▶ **PROBLEM TO WORK ON**
When you reach the line containing "legújabb cikkeinket!" in the entries below, start writing out each line exactly, and stop after the line containing "travers ce magnifique pays.".
-------- ENTRIES SHOWN --------
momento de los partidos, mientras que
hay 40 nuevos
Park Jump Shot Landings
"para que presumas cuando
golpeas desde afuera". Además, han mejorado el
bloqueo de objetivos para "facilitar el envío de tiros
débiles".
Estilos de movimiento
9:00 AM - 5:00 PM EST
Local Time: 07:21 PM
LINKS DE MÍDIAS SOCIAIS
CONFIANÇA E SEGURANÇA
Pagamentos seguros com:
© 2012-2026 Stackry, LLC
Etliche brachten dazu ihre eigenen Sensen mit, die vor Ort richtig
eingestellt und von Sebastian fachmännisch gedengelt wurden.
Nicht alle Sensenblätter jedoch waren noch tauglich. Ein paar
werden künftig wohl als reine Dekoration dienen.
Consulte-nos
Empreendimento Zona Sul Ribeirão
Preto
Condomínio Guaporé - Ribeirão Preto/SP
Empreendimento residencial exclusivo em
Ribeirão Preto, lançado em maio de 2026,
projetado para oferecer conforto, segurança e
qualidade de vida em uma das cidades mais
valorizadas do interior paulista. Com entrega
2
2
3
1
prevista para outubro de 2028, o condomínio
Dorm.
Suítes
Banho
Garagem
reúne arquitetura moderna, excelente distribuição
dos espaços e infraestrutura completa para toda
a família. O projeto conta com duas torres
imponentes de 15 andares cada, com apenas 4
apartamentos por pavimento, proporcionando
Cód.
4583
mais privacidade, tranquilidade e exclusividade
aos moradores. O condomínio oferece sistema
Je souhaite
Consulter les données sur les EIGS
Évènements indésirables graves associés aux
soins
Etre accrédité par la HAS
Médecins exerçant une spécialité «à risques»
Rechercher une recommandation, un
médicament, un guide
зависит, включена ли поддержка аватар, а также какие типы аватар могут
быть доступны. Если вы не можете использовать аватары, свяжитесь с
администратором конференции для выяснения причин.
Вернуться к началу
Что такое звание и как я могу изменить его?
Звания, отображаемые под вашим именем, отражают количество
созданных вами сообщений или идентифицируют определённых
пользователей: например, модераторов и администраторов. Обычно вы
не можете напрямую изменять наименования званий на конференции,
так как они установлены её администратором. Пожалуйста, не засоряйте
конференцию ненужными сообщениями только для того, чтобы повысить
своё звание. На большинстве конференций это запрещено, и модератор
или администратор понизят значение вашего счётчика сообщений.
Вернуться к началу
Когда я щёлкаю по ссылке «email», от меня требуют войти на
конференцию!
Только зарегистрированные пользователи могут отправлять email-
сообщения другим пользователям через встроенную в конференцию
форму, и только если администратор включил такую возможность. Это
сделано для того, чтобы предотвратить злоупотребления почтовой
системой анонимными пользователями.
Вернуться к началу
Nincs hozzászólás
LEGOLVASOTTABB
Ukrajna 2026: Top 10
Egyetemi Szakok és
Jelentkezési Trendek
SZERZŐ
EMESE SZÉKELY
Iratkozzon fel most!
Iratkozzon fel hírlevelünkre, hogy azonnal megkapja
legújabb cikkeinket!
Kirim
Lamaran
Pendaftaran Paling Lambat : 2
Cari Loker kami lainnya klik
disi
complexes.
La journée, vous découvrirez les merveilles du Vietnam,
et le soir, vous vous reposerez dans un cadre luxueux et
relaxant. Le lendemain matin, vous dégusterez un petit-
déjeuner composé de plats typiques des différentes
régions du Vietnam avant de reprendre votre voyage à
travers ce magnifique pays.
--------
-------- ENTRIES SHOWN --------
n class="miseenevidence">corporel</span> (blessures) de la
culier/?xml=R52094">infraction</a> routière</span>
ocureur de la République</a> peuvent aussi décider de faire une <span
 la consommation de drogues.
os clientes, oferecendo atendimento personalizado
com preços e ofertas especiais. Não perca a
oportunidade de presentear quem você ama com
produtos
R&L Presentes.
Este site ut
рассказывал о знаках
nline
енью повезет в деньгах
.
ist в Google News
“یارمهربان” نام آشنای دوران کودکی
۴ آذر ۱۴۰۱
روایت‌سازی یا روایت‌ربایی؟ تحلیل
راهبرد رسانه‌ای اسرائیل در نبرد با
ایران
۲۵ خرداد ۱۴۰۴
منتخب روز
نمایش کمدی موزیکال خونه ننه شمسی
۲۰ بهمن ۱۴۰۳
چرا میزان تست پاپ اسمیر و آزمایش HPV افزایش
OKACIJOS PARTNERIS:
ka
--------
▶ **WRITTEN ANSWER**
legújabb cikkeinket!
Kirim
Lamaran
Pendaftaran Paling Lambat : 2
Cari Loker kami lainnya klik
disi
complexes.
La journée, vous découvrirez les merveilles du Vietnam,
et le soir, vous vous reposerez dans un cadre luxueux et
relaxant. Le lendemain matin, vous dégusterez un petit-
déjeuner composé de plats typiques des différentes
régions du Vietnam avant de reprendre votre voyage à
travers ce magnifique pays.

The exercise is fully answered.